WORK REQUEST
The records below are to be restated word for word, with every picture left out.

DATASET RECORDS

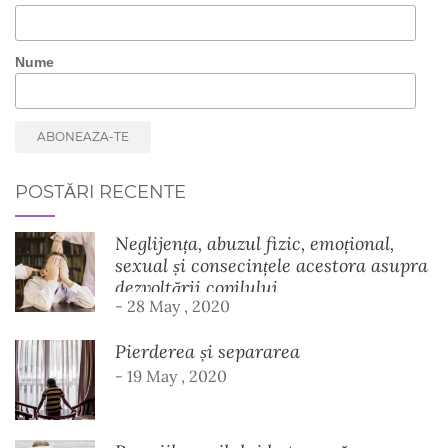
Nume
POSTĂRI RECENTE
Neglijența, abuzul fizic, emoțional,
sexual și consecințele acestora asupra
dezvoltării copilului
- 28 May , 2020
Pierderea și separarea
- 19 May , 2020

WRITTEN SOLUTION
Nume
POSTĂRI RECENTE
Neglijența, abuzul fizic, emoțional,
sexual și consecințele acestora asupra
dezvoltării copilului
- 28 May , 2020
Pierderea și separarea
- 19 May , 2020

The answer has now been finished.